Aerobic dance usually burns more calories than walking.
In most cases, you'll burn more calories performing aerobic dance than walking on a treadmill. Intensity matters, however, and a vigorous power walk will torch more calories than a moderate dance session. Regardless of calorie burning, both activities provide a cardio workout to help build endurance and strengthen your heart and respiratory system. The exercise will also boost your mood and may even extend your life, according to MayoClinic.com.

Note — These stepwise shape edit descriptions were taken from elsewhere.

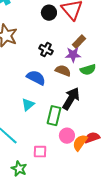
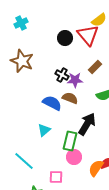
purple star: (73, 55) -> (75, 80), moved
brown semicircle: (63, 71) -> (70, 98), moved
pink circle: (67, 136) -> (74, 157), moved

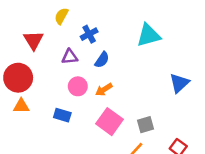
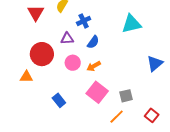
red triangle: (33, 40) -> (36, 13), moved
red circle: (18, 78) -> (42, 54), moved
blue rectangle: (62, 115) -> (59, 100), moved, turned 32

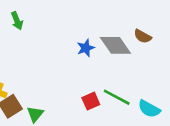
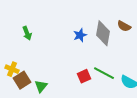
green arrow: (17, 21) -> (27, 33), moved
gray diamond: (115, 45) -> (103, 33), turned 45

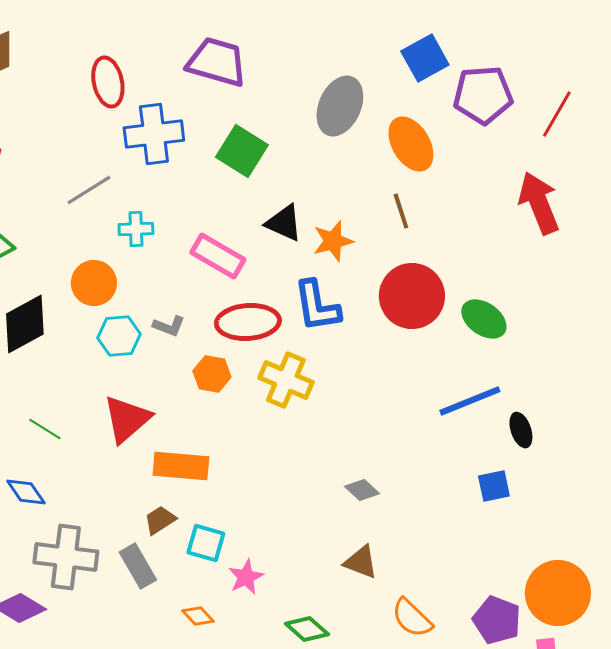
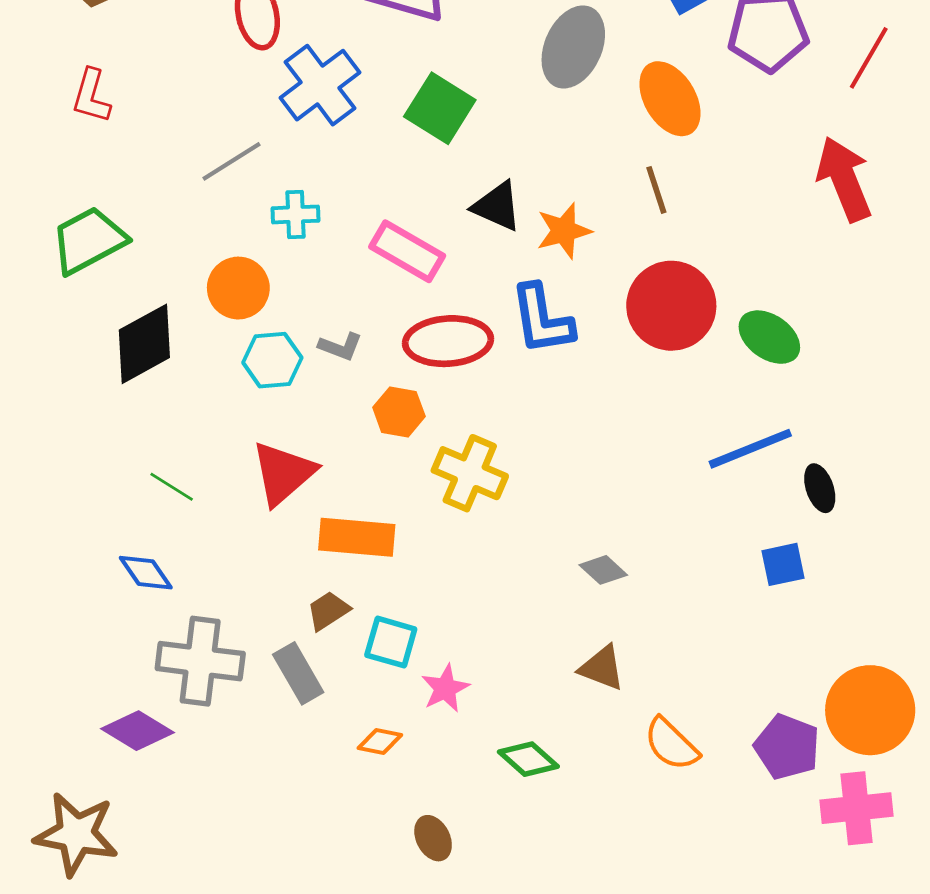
blue cross: (154, 134) -> (320, 85), turned -30
yellow cross: (286, 380) -> (470, 473), moved
orange diamond: (198, 616) -> (380, 741), turned -36

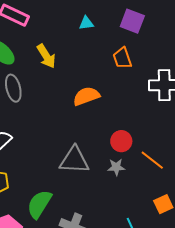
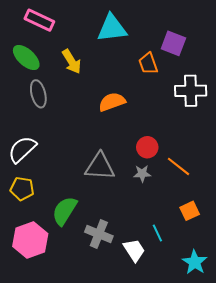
purple square: (132, 21) -> (173, 43), moved
cyan triangle: (86, 23) -> (112, 28), size x2.0

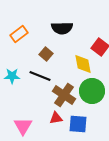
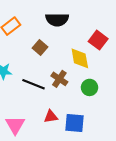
black line: (40, 76) -> (33, 84), moved
green circle: (92, 91) -> (90, 87), size x0.6
brown cross: (64, 95) -> (59, 79), moved, size x0.7

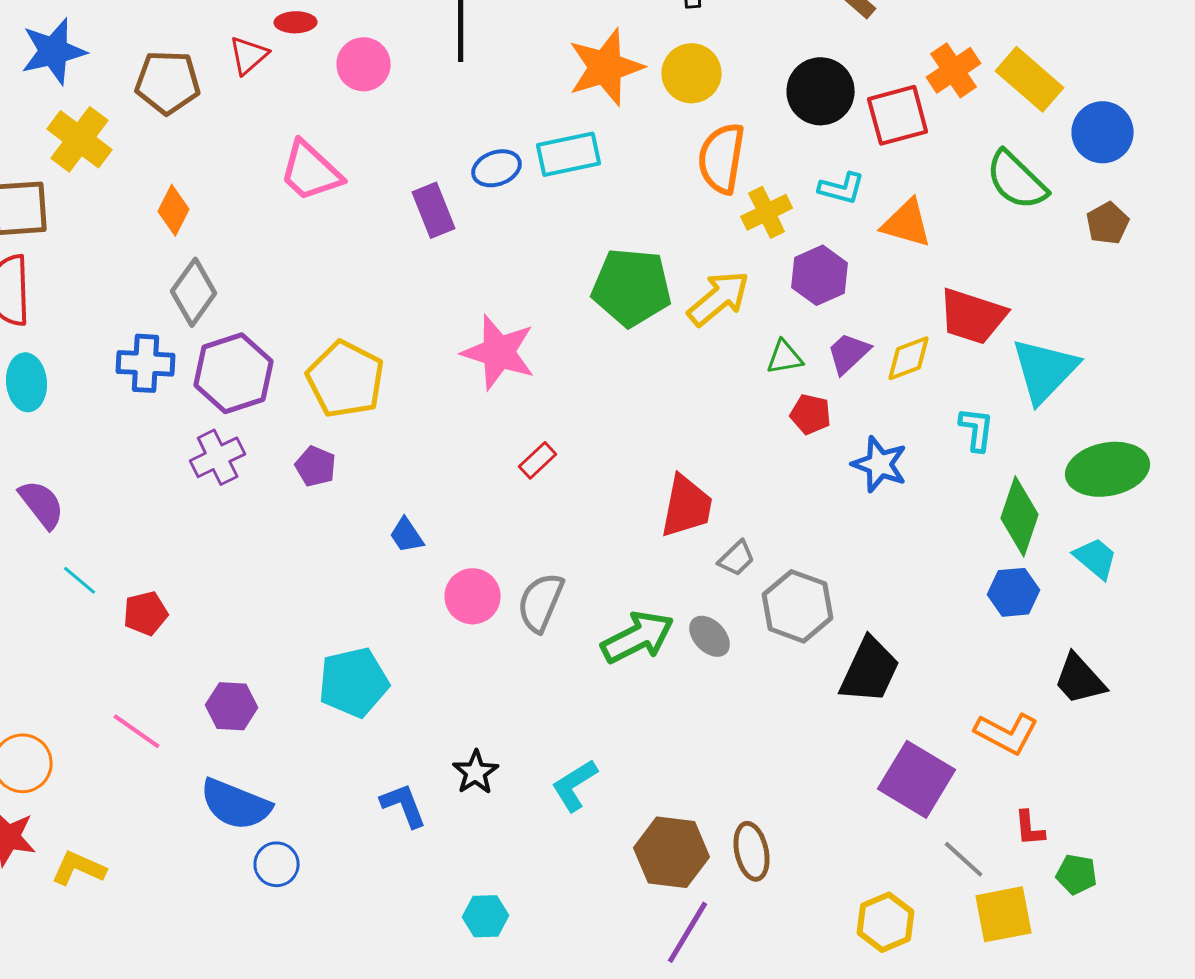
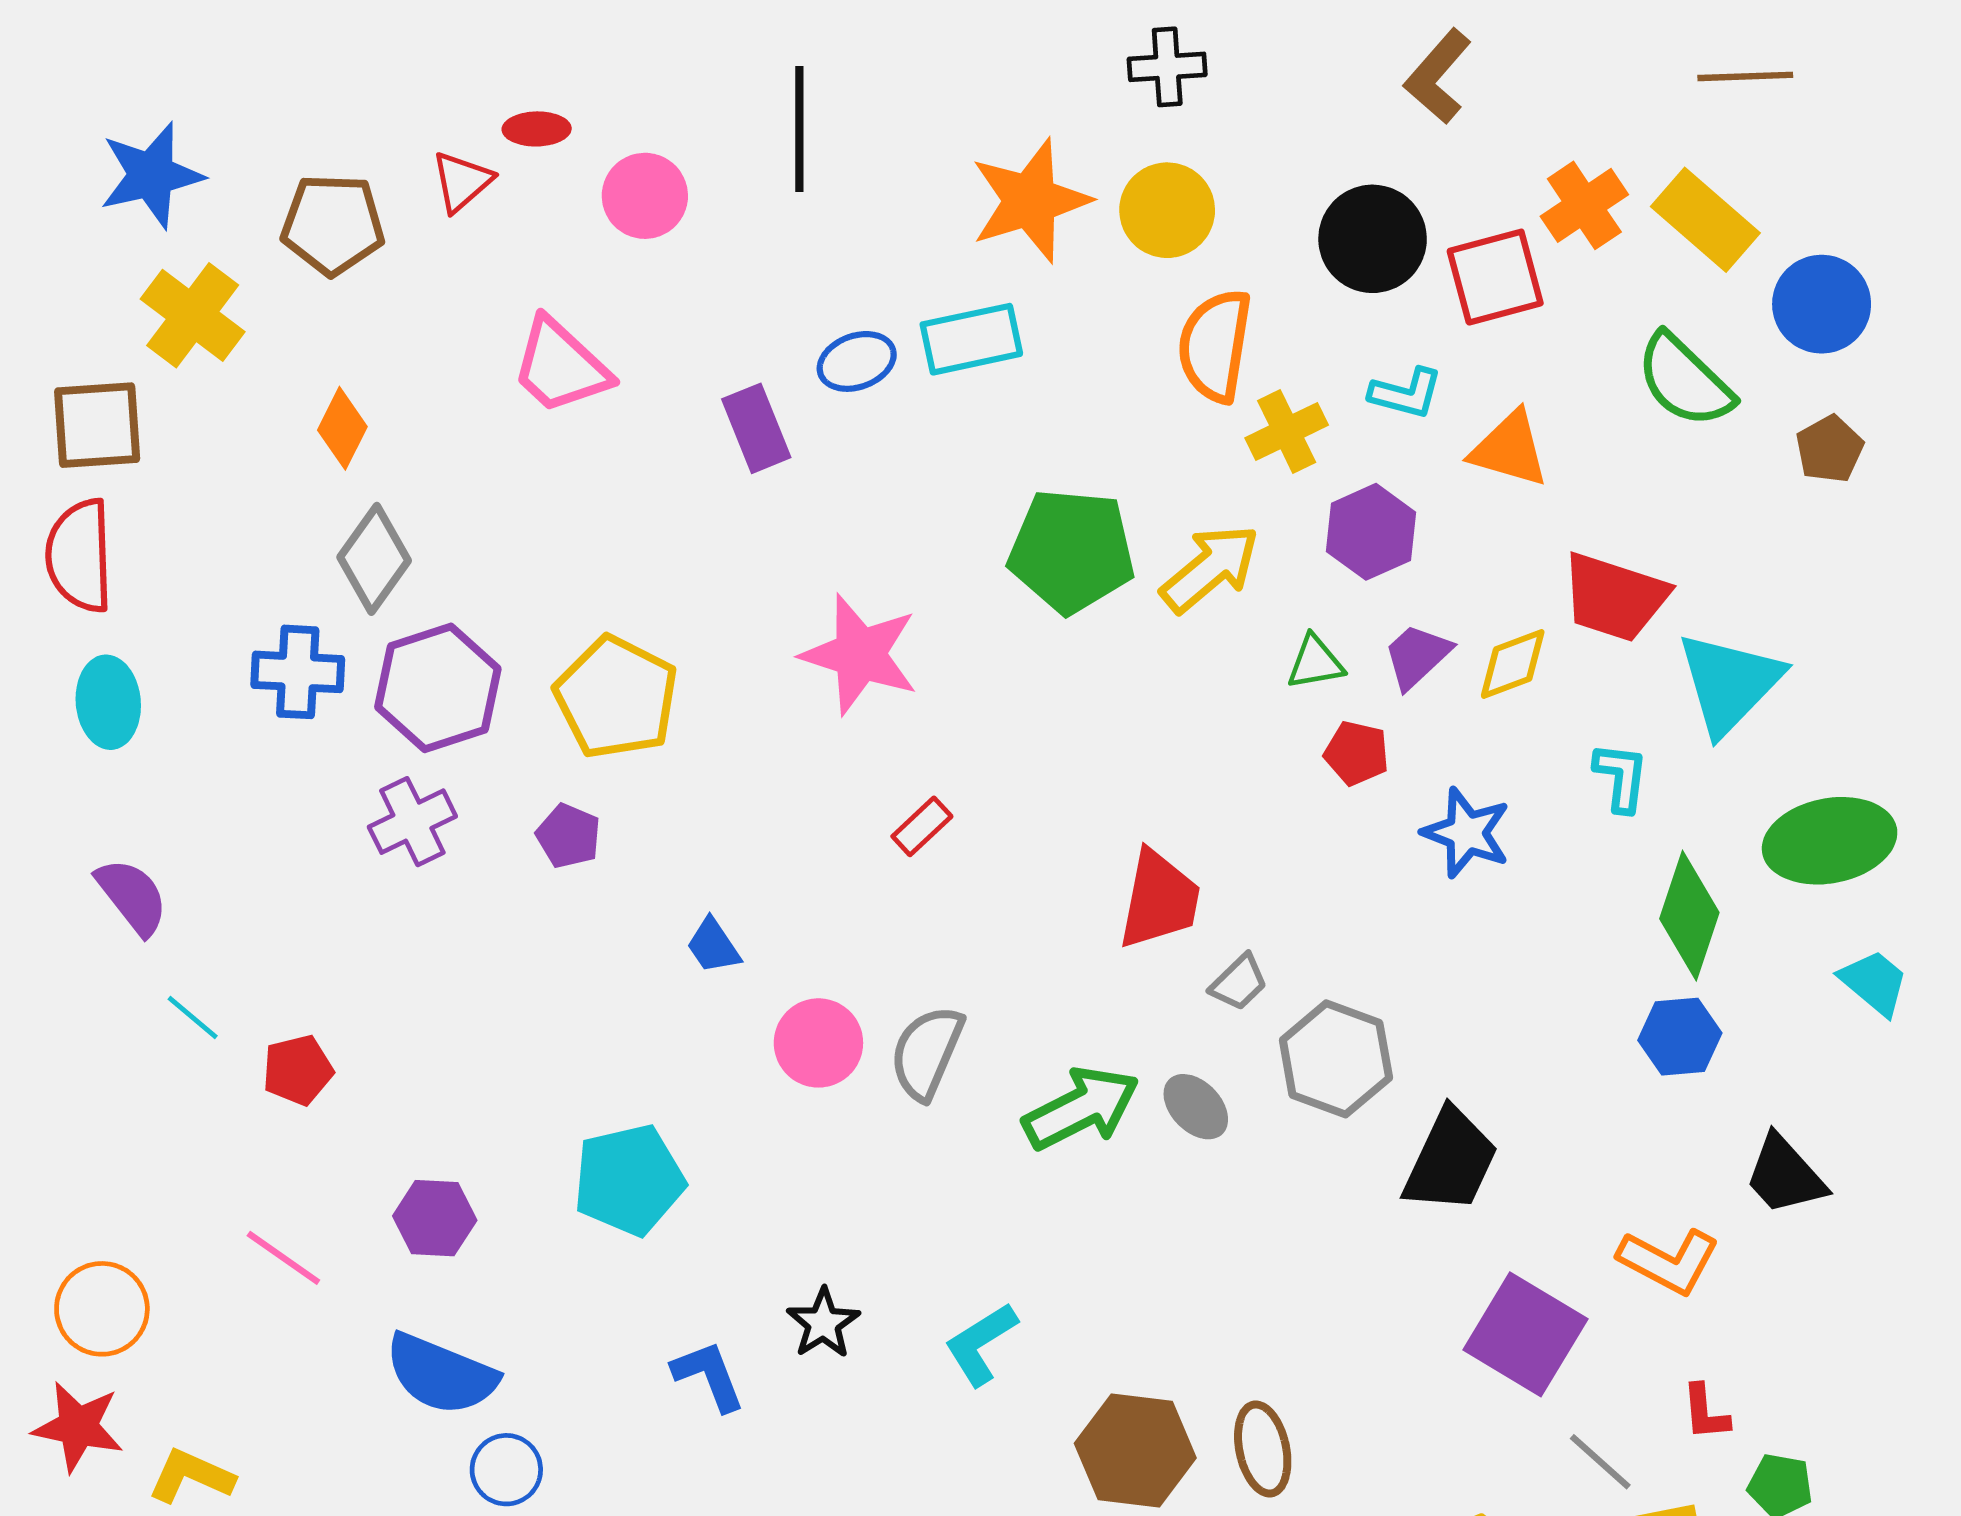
cyan trapezoid: (1096, 558) -> (1874, 982), moved

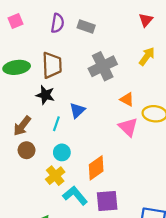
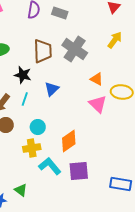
brown trapezoid: (52, 65) -> (43, 51), moved
gray cross: (103, 66) -> (75, 49), turned -30
cyan line: (56, 124) -> (25, 99), moved
yellow cross: (55, 176) -> (32, 148), turned 30

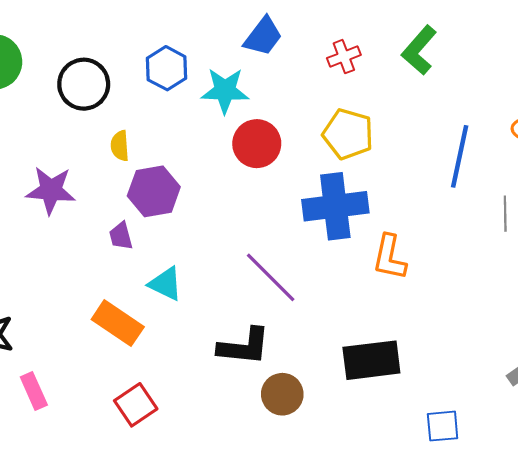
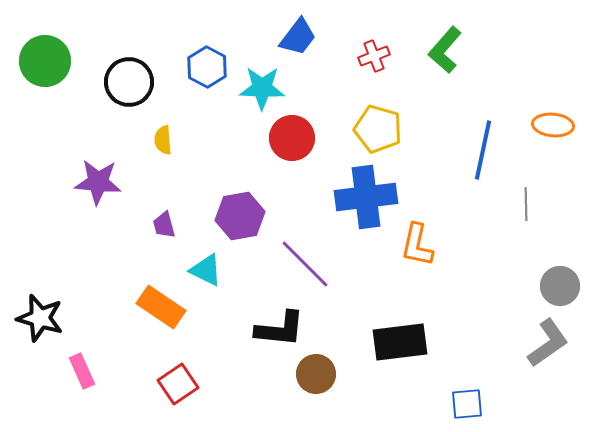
purple hexagon: (154, 191) -> (240, 216), moved

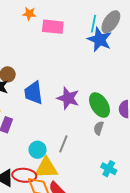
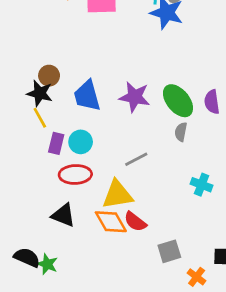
gray line: (63, 144) -> (136, 159), turned 48
cyan circle: (37, 150) -> (81, 142), moved
red ellipse: (24, 175) -> (75, 174), moved

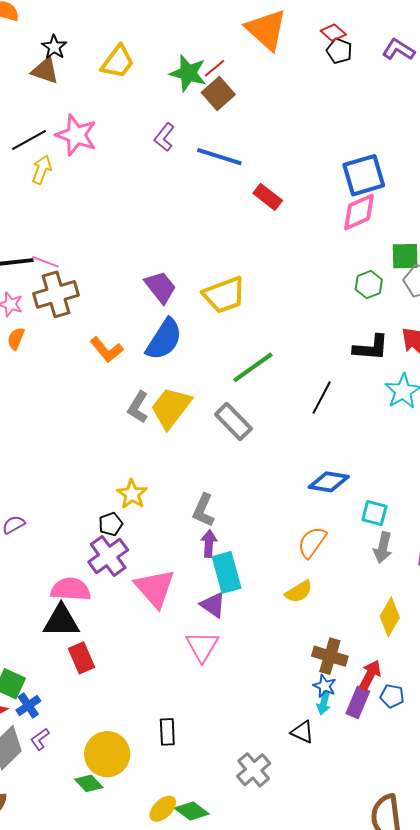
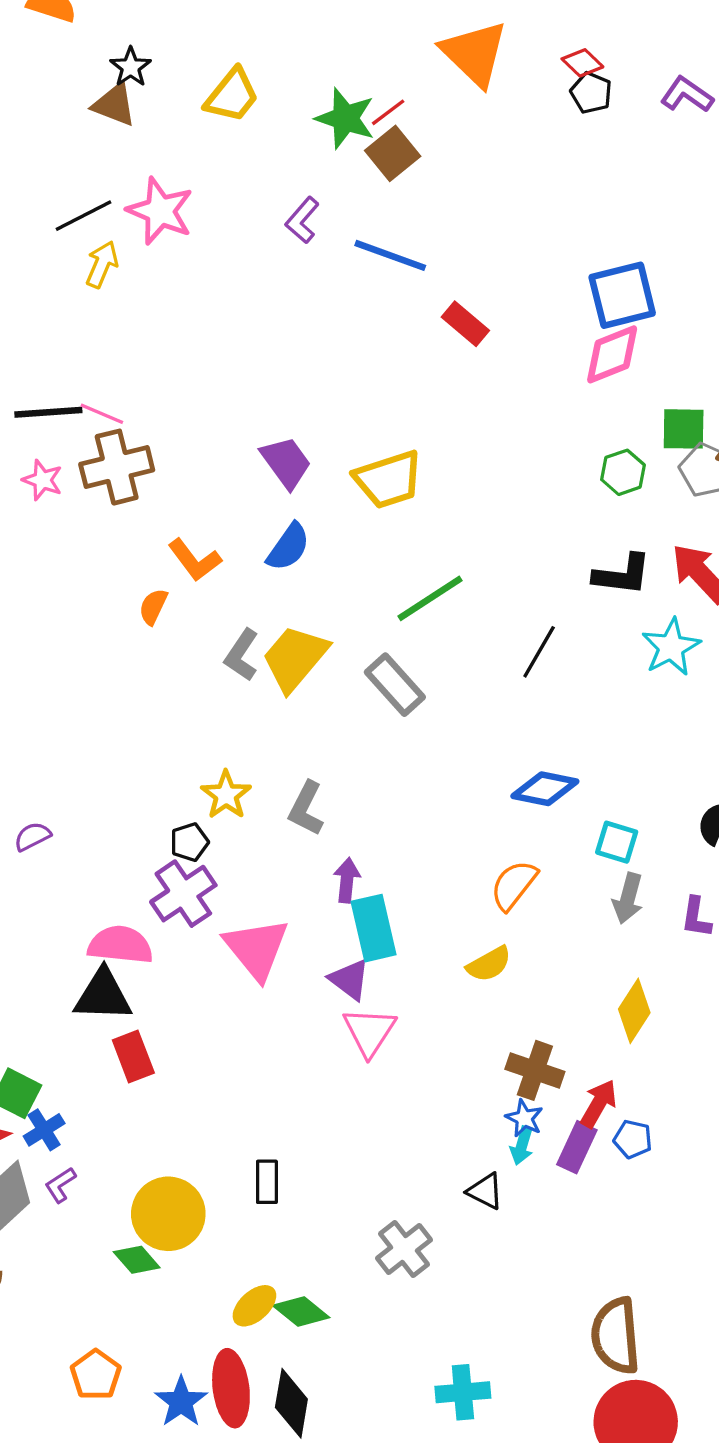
orange semicircle: (16, 339) -> (153, 607), moved
blue semicircle: (164, 339) -> (288, 547), size x0.7
gray L-shape: (203, 510) -> (306, 808), moved
pink triangle: (202, 646) -> (369, 1032), moved

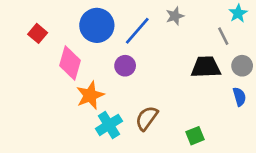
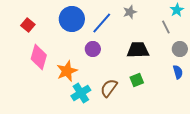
pink diamond: (70, 63) -> (39, 57), moved
black trapezoid: (206, 67) -> (138, 50), moved
green square: (195, 136) -> (137, 80), moved

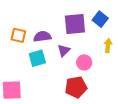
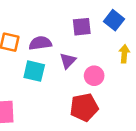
purple square: (75, 24) -> (82, 27), size x0.7
cyan square: (37, 58) -> (34, 71), turned 30

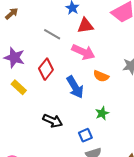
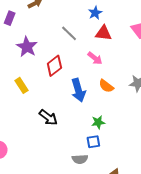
pink arrow: (83, 52) -> (95, 58), size x0.7
yellow rectangle: (19, 87) -> (21, 85), moved
blue square: (85, 135) -> (93, 142), moved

Calorie-burning activities like walking and dancing are important for weight management, as any calories you consume but don't use for energy are stored as fat. Conversely, burning more calories than you eat leads to weight loss, and exercise can help you achieve this. You must create a deficit of about 3,500 calories before you'll lose a pound, and reducing calories will help you reach your goals much faster than exercise alone. To cut calories healthfully, limit portion sizes and swap junk food and processed fare for fresh vegetables and fruits along with other lean, low-sugar foods.
Walking and Calories
The faster you walk on the treadmill, the more calories you'll burn. In 30 minutes, a 155-pound person burns about 149 calories at 3.5 mph, 167 calories at 4 mph and 186 calories at 4.5 mph. Racewalking, which entails walking as fast as you can go without breaking into a run, the same person burns 242 calories in 30 minutes. To up your calorie burn without adding speed, raise the incline on your treadmill; a 155-pound person burns about 223 calories in 30 minutes of hiking.
Aerobic Dancing and Calories
In an average low-impact aerobic dance class, a 155-pound person burns 205 calories in 30 minutes, which is the same number burned in a casual disco-dancing session. Performing high-impact aerobic dancing, the same person burns about 260 calories in 30 minutes, slightly more than racewalking. High-impact step aerobics, which often involves dancing, is the clear winner, burning about 372 calories in half an hour.
Consistency is the key to successful calorie burning, so whichever activity you choose, aim for 30 to 60 minutes of cardio five days per week. Before aerobic dancing, fast walking or uphill walking, warm up for five to 10 minutes with light activity such as walking at 3 mph on flat ground. Include stretching in your workout if you wish to increase flexibility, but warm up first or stretch at the end of your workout. If you're inactive now, consult your physician before starting a new exercise program.